Docker Hub's rate limits seem unlikely to impact most usage of Docker, and people who're pulling 200 images every six hours should either seek to set up their own registry to take the load off Docker Hub or throw some money to help shoulder the costs. Even if the user's only grabbing Alpine images at 5MB per image, 200 in six hours starts to add up!
[1] Granted maintainers may do a lot of work in actually maintaining the software.
It costs quite a bit of money to run something like Docker Hub or NPM. If you want something aligned software maintainers first and foremost, you want a non-profit / foundation that's got priorities aligned with the larger community and not a for-profit entity that has to justify keeping the lights on.
This is an interesting thought. Linux Foundation has a good corporate backing.
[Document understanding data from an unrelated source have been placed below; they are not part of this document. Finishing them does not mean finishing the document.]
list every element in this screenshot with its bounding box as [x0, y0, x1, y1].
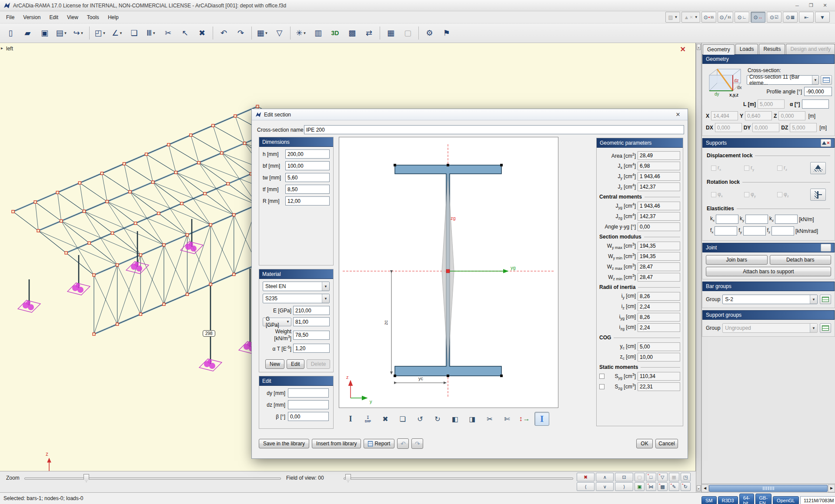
copy-bars-button[interactable]: ❏: [126, 25, 142, 41]
status-badge[interactable]: SM: [701, 496, 717, 504]
result-tables-button[interactable]: ▦: [383, 25, 399, 41]
fz-input[interactable]: [772, 226, 794, 235]
alpha-input[interactable]: [802, 99, 829, 109]
bar-groups-manager-button[interactable]: [820, 295, 831, 304]
section-table-button[interactable]: ▥: [310, 25, 326, 41]
mesh-view-button[interactable]: ▩: [344, 25, 360, 41]
cross-section-dropdown[interactable]: Cross-section 11 (Bar eleme... ▼: [747, 75, 819, 85]
save-button[interactable]: ▣: [37, 25, 53, 41]
orbit-view-button[interactable]: +↻: [681, 482, 691, 491]
tab-loads[interactable]: Loads: [735, 44, 758, 54]
status-badge[interactable]: R3D3: [718, 496, 738, 504]
material-weight-input[interactable]: [293, 331, 330, 340]
dim-bf-input[interactable]: [285, 161, 330, 170]
fov-slider[interactable]: [344, 477, 573, 480]
show-releases-button[interactable]: ⊙☑: [767, 12, 782, 23]
pan-down-button[interactable]: ∨: [596, 482, 614, 491]
hscroll-left-arrow[interactable]: ◀: [701, 484, 708, 492]
g-unit-dropdown[interactable]: G [GPa]▼: [263, 318, 291, 326]
insert-from-library-button[interactable]: Insert from library: [312, 439, 361, 448]
zoom-slider[interactable]: [24, 477, 281, 480]
zoom-extents-button[interactable]: ◳: [681, 473, 691, 481]
kz-input[interactable]: [775, 215, 798, 224]
menu-help[interactable]: Help: [104, 12, 123, 23]
kx-input[interactable]: [716, 215, 738, 224]
close-button[interactable]: ✕: [818, 1, 832, 10]
move-axes-button[interactable]: ↕→: [517, 412, 532, 426]
zoom-out-window-button[interactable]: +▽: [658, 473, 668, 481]
import-dxf-button[interactable]: ↧DXF: [361, 412, 375, 426]
section-arrows-button[interactable]: ⇄: [361, 25, 377, 41]
tab-geometry[interactable]: Geometry: [703, 44, 735, 55]
zoom-slider-thumb[interactable]: [84, 474, 89, 482]
dim-h-input[interactable]: [285, 149, 330, 159]
material-e-modulus-input[interactable]: [293, 306, 330, 315]
cancel-button[interactable]: Cancel: [655, 439, 678, 448]
menu-edit[interactable]: Edit: [45, 12, 63, 23]
ky-input[interactable]: [745, 215, 768, 224]
cut-web-button[interactable]: ✂: [482, 412, 497, 426]
delete-support-button[interactable]: ✕: [821, 139, 831, 147]
close-view-button[interactable]: ✖: [577, 473, 595, 481]
zoom-selection-button[interactable]: +▩: [658, 482, 668, 491]
join-bars-button[interactable]: Join bars: [706, 255, 768, 265]
edit-dz-input[interactable]: [288, 400, 329, 409]
profile-angle-input[interactable]: [804, 87, 832, 96]
screen-green-button[interactable]: ▣: [635, 482, 645, 491]
detach-bars-button[interactable]: Detach bars: [770, 255, 832, 265]
delete-selection-button[interactable]: ✖: [194, 25, 210, 41]
dim-r-input[interactable]: [285, 196, 330, 206]
move-node-button[interactable]: ↖: [177, 25, 193, 41]
export-button[interactable]: ↪▼: [70, 25, 87, 41]
dialog-close-button[interactable]: ✕: [672, 111, 684, 118]
solid-profile-button[interactable]: I: [534, 412, 549, 426]
material-alpha-t-input[interactable]: [293, 344, 330, 353]
menu-tools[interactable]: Tools: [83, 12, 104, 23]
undo-button[interactable]: ↶: [216, 25, 232, 41]
verify-flag-button[interactable]: ⚑: [438, 25, 454, 41]
pan-up-button[interactable]: ∧: [596, 473, 614, 481]
open-file-button[interactable]: ▰: [20, 25, 36, 41]
status-badge[interactable]: GB-EN: [755, 494, 772, 504]
material-g-modulus-input[interactable]: [293, 317, 330, 326]
clipboard-button[interactable]: ▢: [400, 25, 416, 41]
minimize-button[interactable]: ─: [791, 1, 804, 10]
save-in-library-button[interactable]: Save in the library: [259, 439, 309, 448]
tab-design-and-verify[interactable]: Design and verify: [786, 44, 835, 54]
frame-3d-button[interactable]: ◰▼: [92, 25, 108, 41]
tab-results[interactable]: Results: [759, 44, 785, 54]
edit-beta-input[interactable]: [288, 412, 329, 421]
show-nodes-button[interactable]: ⊙▪11: [701, 12, 716, 23]
fx-input[interactable]: [715, 226, 737, 235]
material-edit-button[interactable]: Edit: [287, 359, 304, 369]
screen-gray-button[interactable]: ▢: [635, 473, 645, 481]
grid-dots-button[interactable]: ▦: [669, 473, 679, 481]
support-groups-manager-button[interactable]: [820, 323, 831, 333]
view-3d-button[interactable]: 3D: [327, 25, 343, 41]
joint-options-button[interactable]: [821, 244, 831, 252]
section-name-input[interactable]: [304, 125, 684, 134]
collapse-panel-button[interactable]: ⇤: [799, 12, 814, 23]
layers-button[interactable]: ▨▼: [665, 12, 680, 23]
static-moment-checkbox[interactable]: [599, 384, 605, 389]
material-new-button[interactable]: New: [265, 359, 284, 369]
maximize-button[interactable]: ❐: [805, 1, 818, 10]
show-bars-button[interactable]: ⊙╱11: [718, 12, 733, 23]
static-moment-checkbox[interactable]: [599, 374, 605, 379]
measure-button[interactable]: ∠▼: [109, 25, 125, 41]
dimension-grid-button[interactable]: ▦▼: [254, 25, 271, 41]
rotate-right-button[interactable]: ↻: [430, 412, 445, 426]
attach-bars-button[interactable]: Attach bars to support: [706, 267, 831, 276]
copy-element-button[interactable]: ❏: [395, 412, 410, 426]
pan-left-button[interactable]: ⟨: [577, 482, 595, 491]
cut-flange-button[interactable]: ✄: [500, 412, 514, 426]
ok-button[interactable]: OK: [636, 439, 653, 448]
viewport-close-icon[interactable]: ✕: [680, 46, 686, 53]
zoom-window-button[interactable]: +□: [646, 473, 656, 481]
apply-fixed-support-button[interactable]: [810, 189, 826, 201]
snap-options-button[interactable]: ✳▼: [293, 25, 309, 41]
fov-slider-thumb[interactable]: [345, 474, 351, 482]
delete-element-button[interactable]: ✖: [378, 412, 393, 426]
dim-tf-input[interactable]: [285, 185, 330, 194]
edit-dy-input[interactable]: [288, 388, 329, 398]
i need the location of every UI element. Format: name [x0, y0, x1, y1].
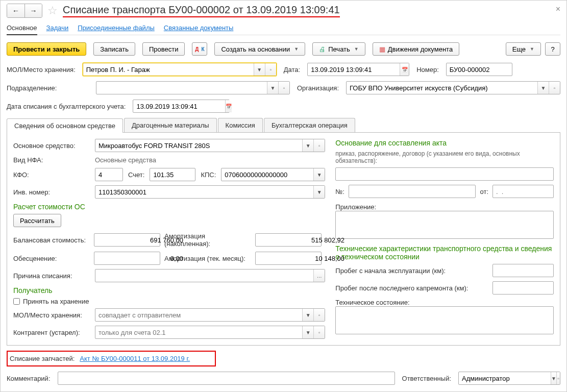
open-icon[interactable]: ▫ — [313, 309, 325, 321]
help-button[interactable]: ? — [545, 42, 560, 56]
mileage-start-input[interactable] — [493, 264, 567, 277]
dropdown-icon[interactable]: ▼ — [267, 82, 278, 94]
nfa-type-value: Основные средства — [95, 156, 325, 164]
balance-label: Балансовая стоимость: — [13, 236, 90, 244]
attach-textarea[interactable] — [335, 211, 554, 239]
dropdown-icon[interactable]: ▼ — [302, 326, 313, 338]
org-label: Организация: — [297, 84, 339, 92]
org-input[interactable] — [347, 82, 537, 94]
calculate-button[interactable]: Рассчитать — [13, 214, 61, 227]
reason-label: Причина списания: — [13, 272, 95, 280]
division-label: Подразделение: — [7, 84, 89, 92]
post-and-close-button[interactable]: Провести и закрыть — [7, 42, 86, 56]
balance-input[interactable] — [94, 234, 186, 246]
tech-state-textarea[interactable] — [335, 306, 554, 334]
depr-accum-input[interactable] — [256, 234, 348, 246]
tech-section-title: Технические характеристики транспортного… — [335, 244, 554, 261]
mol-input[interactable] — [83, 63, 254, 76]
counterparty-label: Контрагент (устарел): — [13, 329, 95, 336]
basis-number-input[interactable] — [349, 185, 476, 198]
dropdown-icon[interactable]: ▼ — [551, 372, 556, 384]
dropdown-icon[interactable]: ▼ — [302, 309, 313, 321]
basis-hint: приказ, распоряжение, договор (с указани… — [335, 150, 554, 164]
date-input[interactable] — [308, 63, 400, 76]
tab-files[interactable]: Присоединенные файлы — [78, 22, 155, 34]
post-button[interactable]: Провести — [142, 42, 185, 56]
fixed-asset-label: Основное средство: — [13, 142, 95, 150]
mileage-repair-label: Пробег после последнего капремонта (км): — [335, 284, 487, 292]
nav-back-button[interactable]: ← — [7, 4, 24, 17]
impair-input[interactable] — [94, 252, 186, 264]
chevron-down-icon: ▼ — [294, 46, 299, 52]
nav-forward-button[interactable]: → — [24, 4, 42, 17]
basis-date-input[interactable] — [493, 185, 567, 198]
window-title: Списание транспорта БУ00-000002 от 13.09… — [63, 4, 340, 17]
calendar-icon[interactable]: 📅 — [400, 63, 409, 76]
mol-storage-label: МОЛ/Место хранения: — [13, 311, 95, 319]
comment-input[interactable] — [58, 372, 395, 384]
table-icon: ▦ — [379, 45, 385, 53]
printer-icon: 🖨 — [319, 45, 326, 53]
writeoff-date-input[interactable] — [133, 100, 225, 112]
responsible-label: Ответственный: — [402, 375, 451, 382]
more-button[interactable]: Еще▼ — [506, 42, 541, 56]
parts-act-link[interactable]: Акт № БУ00-000011 от 13.09.2019 г. — [80, 355, 190, 362]
subtab-precious[interactable]: Драгоценные материалы — [124, 118, 217, 132]
reason-input[interactable] — [95, 270, 313, 282]
debit-credit-button[interactable]: ДК — [192, 42, 207, 56]
chevron-down-icon: ▼ — [530, 46, 534, 52]
from-label: от: — [480, 188, 488, 195]
dropdown-icon[interactable]: ▼ — [254, 63, 265, 76]
counterparty-input[interactable] — [95, 326, 302, 338]
mileage-repair-input[interactable] — [493, 282, 567, 294]
open-icon[interactable]: ▫ — [556, 372, 560, 384]
create-based-button[interactable]: Создать на основании▼ — [214, 42, 305, 56]
inv-input[interactable] — [95, 186, 313, 198]
basis-section-title: Основание для составления акта — [335, 139, 554, 147]
open-icon[interactable]: ▫ — [549, 82, 560, 94]
favorite-star-icon[interactable]: ☆ — [47, 4, 58, 17]
tech-state-label: Техническое состояние: — [335, 299, 554, 306]
subtab-accounting[interactable]: Бухгалтерская операция — [264, 118, 355, 132]
depr-month-input[interactable] — [256, 252, 348, 264]
number-input[interactable] — [447, 63, 538, 76]
tab-main[interactable]: Основное — [7, 22, 37, 35]
calendar-icon[interactable]: 📅 — [225, 100, 232, 112]
division-input[interactable] — [96, 82, 267, 94]
open-icon[interactable]: ▫ — [313, 139, 325, 152]
tab-related[interactable]: Связанные документы — [164, 22, 234, 34]
parts-label: Списание запчастей: — [10, 355, 75, 362]
dropdown-icon[interactable]: ▼ — [302, 139, 313, 152]
tab-tasks[interactable]: Задачи — [46, 22, 69, 34]
cost-section-title: Расчет стоимости ОС — [13, 203, 325, 211]
date-label: Дата: — [284, 66, 300, 74]
mol-storage-input[interactable] — [95, 309, 302, 321]
subtab-commission[interactable]: Комиссия — [218, 118, 263, 132]
responsible-input[interactable] — [459, 372, 551, 384]
kps-input[interactable] — [221, 168, 313, 181]
open-icon[interactable]: ▫ — [265, 63, 276, 76]
recipient-section-title: Получатель — [13, 286, 325, 295]
dropdown-icon[interactable]: ▼ — [313, 186, 325, 198]
basis-input[interactable] — [336, 168, 553, 180]
save-button[interactable]: Записать — [93, 42, 135, 56]
kfo-label: КФО: — [13, 171, 95, 179]
print-button[interactable]: 🖨Печать▼ — [312, 42, 365, 56]
ellipsis-icon[interactable]: … — [313, 270, 325, 282]
inv-label: Инв. номер: — [13, 188, 95, 196]
fixed-asset-input[interactable] — [95, 139, 302, 152]
subtab-asset[interactable]: Сведения об основном средстве — [7, 118, 123, 133]
mol-label: МОЛ/Место хранения: — [7, 66, 76, 74]
keep-checkbox[interactable] — [13, 298, 20, 305]
open-icon[interactable]: ▫ — [313, 326, 325, 338]
number-label: Номер: — [416, 66, 439, 74]
open-icon[interactable]: ▫ — [278, 82, 289, 94]
keep-label: Принять на хранение — [23, 298, 89, 305]
movements-button[interactable]: ▦Движения документа — [373, 42, 459, 56]
dropdown-icon[interactable]: ▼ — [537, 82, 549, 94]
nfa-type-label: Вид НФА: — [13, 156, 95, 164]
num-label: №: — [335, 188, 344, 195]
dropdown-icon[interactable]: ▼ — [313, 168, 325, 181]
parts-writeoff-box: Списание запчастей: Акт № БУ00-000011 от… — [7, 351, 216, 366]
close-icon[interactable]: × — [556, 5, 560, 14]
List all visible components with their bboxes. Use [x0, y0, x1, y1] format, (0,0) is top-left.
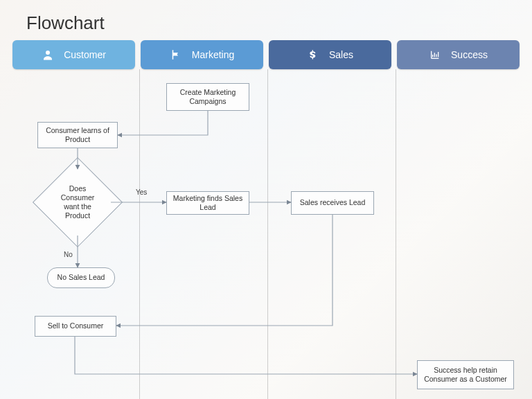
flag-icon — [170, 48, 182, 61]
chart-icon — [429, 48, 441, 61]
svg-point-0 — [46, 51, 50, 55]
person-icon — [42, 48, 54, 61]
dollar-icon — [307, 48, 319, 61]
edge-label-no: No — [64, 251, 73, 258]
lane-label: Sales — [329, 49, 353, 60]
lane-divider — [139, 69, 140, 399]
lane-label: Success — [451, 49, 488, 60]
node-receives-lead: Sales receives Lead — [291, 191, 374, 215]
lane-label: Marketing — [192, 49, 234, 60]
node-sell-to-consumer: Sell to Consumer — [35, 316, 116, 337]
lane-label: Customer — [64, 49, 106, 60]
node-retain-customer: Success help retain Consumer as a Custom… — [417, 360, 514, 389]
node-no-sales-lead: No Sales Lead — [47, 267, 115, 288]
lane-divider — [267, 69, 268, 399]
swimlane-headers: Customer Marketing Sales Success — [12, 40, 520, 69]
node-wants-product: Does Consumer want the Product — [46, 170, 109, 234]
lane-header-sales: Sales — [269, 40, 391, 69]
node-finds-lead: Marketing finds Sales Lead — [166, 191, 249, 215]
edge-label-yes: Yes — [136, 188, 147, 196]
lane-header-marketing: Marketing — [141, 40, 263, 69]
page-title: Flowchart — [26, 12, 105, 34]
lane-header-success: Success — [397, 40, 520, 69]
lane-divider — [396, 69, 396, 399]
node-wants-product-label: Does Consumer want the Product — [46, 170, 109, 234]
node-learns-of-product: Consumer learns of Product — [37, 122, 118, 148]
lane-header-customer: Customer — [12, 40, 135, 69]
flowchart-canvas: Flowchart Customer Marketing Sales Succe… — [0, 0, 532, 399]
node-create-campaigns: Create Marketing Campaigns — [166, 83, 249, 111]
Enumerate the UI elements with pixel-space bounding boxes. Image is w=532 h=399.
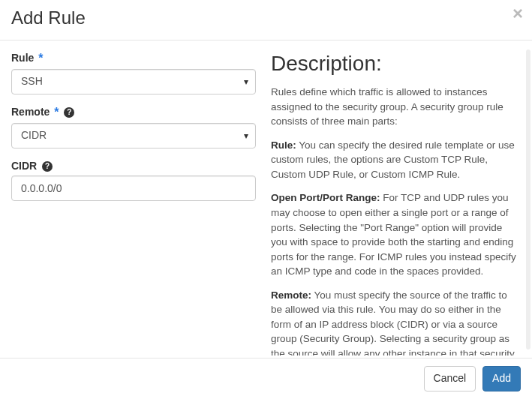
description-rule: Rule: You can specify the desired rule t…: [271, 138, 516, 182]
remote-select[interactable]: CIDR: [11, 123, 256, 148]
help-icon[interactable]: ?: [64, 107, 74, 118]
description-rule-text: You can specify the desired rule templat…: [271, 140, 515, 180]
description-intro: Rules define which traffic is allowed to…: [271, 85, 516, 129]
modal-header: Add Rule ×: [0, 0, 532, 40]
description-column: Description: Rules define which traffic …: [271, 52, 521, 356]
help-icon[interactable]: ?: [42, 161, 53, 172]
cidr-label-text: CIDR: [11, 160, 37, 172]
scrollbar-track[interactable]: [526, 50, 530, 350]
modal-footer: Cancel Add: [0, 358, 532, 399]
rule-label: Rule *: [11, 52, 43, 65]
cidr-input[interactable]: [11, 176, 256, 201]
description-remote: Remote: You must specify the source of t…: [271, 288, 516, 356]
description-remote-label: Remote:: [271, 290, 311, 301]
description-heading: Description:: [271, 52, 516, 76]
close-icon[interactable]: ×: [512, 4, 523, 22]
cidr-label: CIDR ?: [11, 160, 53, 172]
rule-label-text: Rule: [11, 52, 34, 64]
add-button[interactable]: Add: [482, 366, 521, 392]
required-asterisk-icon: *: [54, 106, 59, 118]
rule-select[interactable]: SSH: [11, 69, 256, 94]
remote-label-text: Remote: [11, 106, 50, 118]
field-remote: Remote * ? CIDR: [11, 106, 256, 148]
modal-body: Rule * SSH Remote * ? CIDR: [0, 40, 532, 356]
remote-label: Remote * ?: [11, 106, 74, 119]
rule-select-wrap: SSH: [11, 69, 256, 94]
description-rule-label: Rule:: [271, 140, 296, 151]
description-port-text: For TCP and UDP rules you may choose to …: [271, 192, 516, 277]
modal-title: Add Rule: [11, 8, 521, 28]
description-port: Open Port/Port Range: For TCP and UDP ru…: [271, 190, 516, 278]
remote-select-wrap: CIDR: [11, 123, 256, 148]
form-column: Rule * SSH Remote * ? CIDR: [11, 52, 256, 356]
cancel-button[interactable]: Cancel: [424, 366, 476, 392]
description-port-label: Open Port/Port Range:: [271, 192, 380, 203]
required-asterisk-icon: *: [38, 52, 43, 64]
field-cidr: CIDR ?: [11, 160, 256, 201]
field-rule: Rule * SSH: [11, 52, 256, 94]
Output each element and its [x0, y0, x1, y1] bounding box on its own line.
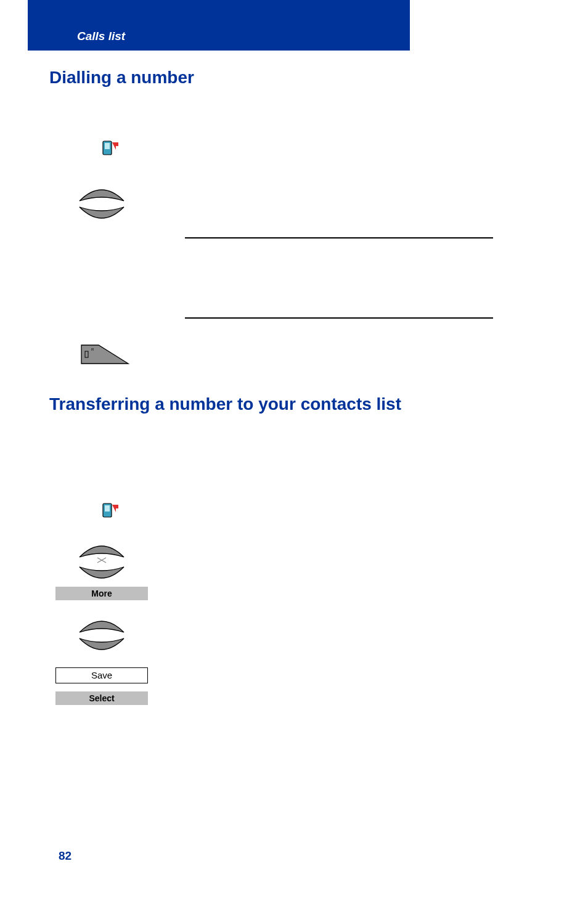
- missed-calls-icon: [80, 139, 142, 161]
- recall-key-icon: R: [80, 344, 129, 365]
- select-button[interactable]: Select: [55, 691, 148, 705]
- more-button[interactable]: More: [55, 587, 148, 600]
- header-bar: Calls list: [28, 0, 410, 51]
- heading-dialling: Dialling a number: [49, 68, 194, 88]
- nav-up-down-icon: [71, 616, 133, 654]
- svg-text:R: R: [91, 348, 94, 351]
- divider-line-1: [185, 237, 493, 238]
- save-button[interactable]: Save: [55, 667, 148, 683]
- nav-up-down-icon: [71, 185, 133, 223]
- section-title: Calls list: [77, 30, 125, 43]
- missed-calls-icon: [80, 501, 142, 523]
- svg-rect-5: [105, 505, 110, 512]
- svg-rect-1: [105, 143, 110, 149]
- heading-transferring: Transferring a number to your contacts l…: [49, 394, 401, 414]
- page-number: 82: [59, 849, 71, 863]
- nav-up-down-cross-icon: [71, 541, 133, 583]
- divider-line-2: [185, 317, 493, 319]
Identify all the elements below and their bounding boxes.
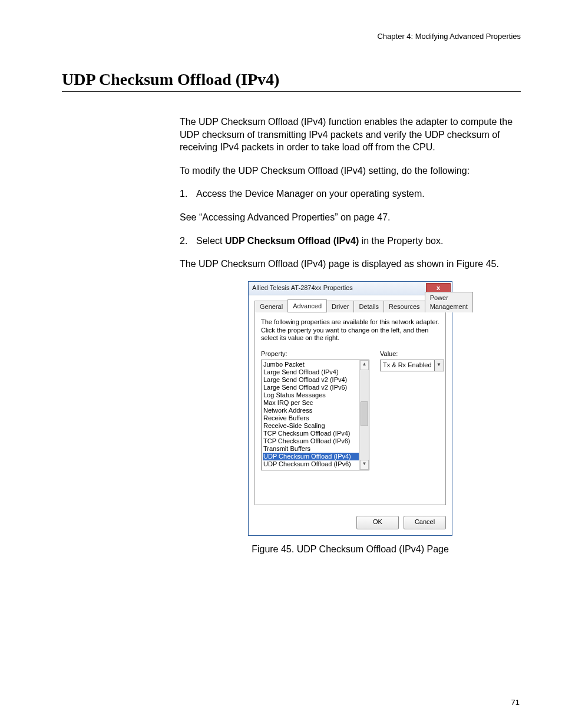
step-1-note: See “Accessing Advanced Properties” on p… [180, 211, 521, 224]
dialog-body: General Advanced Driver Details Resource… [249, 295, 452, 511]
tab-general[interactable]: General [254, 301, 288, 312]
value-label: Value: [380, 350, 444, 358]
step-2-number: 2. [180, 235, 196, 248]
list-item[interactable]: Jumbo Packet [263, 361, 359, 368]
section-title: UDP Checksum Offload (IPv4) [62, 70, 521, 92]
dialog-titlebar[interactable]: Allied Telesis AT-2874xx Properties x [249, 282, 452, 295]
body-column: The UDP Checksum Offload (IPv4) function… [180, 116, 521, 555]
tab-resources[interactable]: Resources [384, 301, 425, 312]
scroll-thumb[interactable] [361, 401, 368, 426]
property-listbox[interactable]: Jumbo PacketLarge Send Offload (IPv4)Lar… [261, 360, 369, 470]
dialog-title: Allied Telesis AT-2874xx Properties [252, 284, 353, 292]
figure: Allied Telesis AT-2874xx Properties x Ge… [180, 281, 521, 556]
step-2-bold: UDP Checksum Offload (IPv4) [225, 236, 359, 246]
ok-button[interactable]: OK [356, 516, 399, 529]
panel-description: The following properties are available f… [261, 318, 439, 342]
step-1-text: Access the Device Manager on your operat… [196, 187, 521, 200]
intro-paragraph: The UDP Checksum Offload (IPv4) function… [180, 116, 521, 154]
list-item[interactable]: TCP Checksum Offload (IPv4) [263, 430, 359, 437]
tab-strip: General Advanced Driver Details Resource… [254, 300, 446, 312]
list-item[interactable]: Large Send Offload v2 (IPv4) [263, 376, 359, 384]
list-item[interactable]: TCP Checksum Offload (IPv6) [263, 437, 359, 445]
step-2-text: Select UDP Checksum Offload (IPv4) in th… [196, 235, 521, 248]
advanced-panel: The following properties are available f… [254, 312, 446, 505]
tab-driver[interactable]: Driver [326, 301, 354, 312]
list-item[interactable]: UDP Checksum Offload (IPv6) [263, 460, 359, 468]
step-2-post: in the Property box. [359, 236, 443, 246]
list-item[interactable]: Log Status Messages [263, 391, 359, 399]
list-item[interactable]: Receive Buffers [263, 414, 359, 422]
chevron-down-icon[interactable]: ▼ [434, 360, 444, 371]
step-2-note: The UDP Checksum Offload (IPv4) page is … [180, 258, 521, 271]
list-item[interactable]: Large Send Offload v2 (IPv6) [263, 384, 359, 391]
step-2: 2. Select UDP Checksum Offload (IPv4) in… [180, 235, 521, 248]
page: Chapter 4: Modifying Advanced Properties… [0, 0, 562, 728]
chapter-header: Chapter 4: Modifying Advanced Properties [62, 32, 521, 41]
tab-advanced[interactable]: Advanced [287, 299, 327, 312]
list-item[interactable]: Transmit Buffers [263, 445, 359, 453]
property-label: Property: [261, 350, 369, 358]
dialog-buttons: OK Cancel [249, 511, 452, 535]
listbox-scrollbar[interactable]: ▲ ▼ [359, 360, 369, 470]
list-item[interactable]: Network Address [263, 407, 359, 414]
scroll-up-icon[interactable]: ▲ [360, 360, 369, 370]
scroll-down-icon[interactable]: ▼ [360, 460, 369, 470]
properties-dialog: Allied Telesis AT-2874xx Properties x Ge… [248, 281, 452, 536]
figure-caption: Figure 45. UDP Checksum Offload (IPv4) P… [252, 543, 449, 556]
list-item[interactable]: UDP Checksum Offload (IPv4) [263, 453, 359, 460]
cancel-button[interactable]: Cancel [404, 516, 446, 529]
step-2-pre: Select [196, 236, 225, 246]
value-selected: Tx & Rx Enabled [381, 360, 434, 371]
lead-in: To modify the UDP Checksum Offload (IPv4… [180, 164, 521, 177]
step-1-number: 1. [180, 187, 196, 200]
list-item[interactable]: Large Send Offload (IPv4) [263, 368, 359, 376]
list-item[interactable]: Max IRQ per Sec [263, 399, 359, 407]
value-dropdown[interactable]: Tx & Rx Enabled ▼ [380, 360, 444, 371]
step-1: 1. Access the Device Manager on your ope… [180, 187, 521, 200]
page-number: 71 [511, 698, 520, 707]
tab-power-management[interactable]: Power Management [425, 292, 473, 312]
list-item[interactable]: Receive-Side Scaling [263, 422, 359, 430]
tab-details[interactable]: Details [353, 301, 384, 312]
FSF traditionally provided the backbone in terms of compilers and userland basics. Maybe their 21st century task (and what keeps the relevant in this age) should be such infrastructure.
Apache Foundation is also an interesting candidate for this. I think they also had a good corporate backing.
"Docker Hub's rate limits seem unlikely to impact most usage of Docker, and people who're pulling 200 images every six hours should either seek to set up their own registry to take the load off Docker Hub or throw some money to help shoulder the costs. Even if the user's only grabbing Alpine images at 5MB per image, 200 in six hours starts to add up!"
Maybe there's something technically wrong with the Docker model?
I was amazed anyone tried to make a free Docker registry. It's like making a CDN, except instead of individual files, it's for a whole app and all of its dependencies. It's a crazy amount of data for storage and bandwidth.
It's more akin to making and then running a CDN but only charging 10% of customers. I'm sure Docker the company was writing it off as a marketing expense, but if they were running this in one of the public clouds that charge for egress, they were paying out a boatload of money just in egress charges (plus more in storage costs)
Well of course you've got to do that in the first place to get people to sign up to the docker model and become dependent on registries in the first place.
Yeah. What if someone had said "Wait, is this sustainable?" before building up a docker-based solution that. (I wonder if we can find any archived discussions wondering that, or if we're just so used to thinking "things can scale for free indefinitely on the internet" that nobody wondered?)
Now that they have it, the cost they are willing to pay is based in part on cost-of-switching. Which is pretty enormous, directly and indirectly, when entire ecosystems based on docker have been iterated.
A properly designed registry doesn't have to cost much to run. The costs are incurred when people use the registry for distribution, or for all the infrastructure needed to monetize the registry and track users. All a registry needs to provide is an index of URLs, signing keys, and some useful metadata to enable discovery. Trivial in its purest form, with more cost if you want advanced features like ratings or curation or your own authentication service.
This article ignores the fact that for many languages, the package repository is maintained as free software by volunteers (sometimes with funding from a foundation). This includes Perl, Python, Ruby, Rust, and many others.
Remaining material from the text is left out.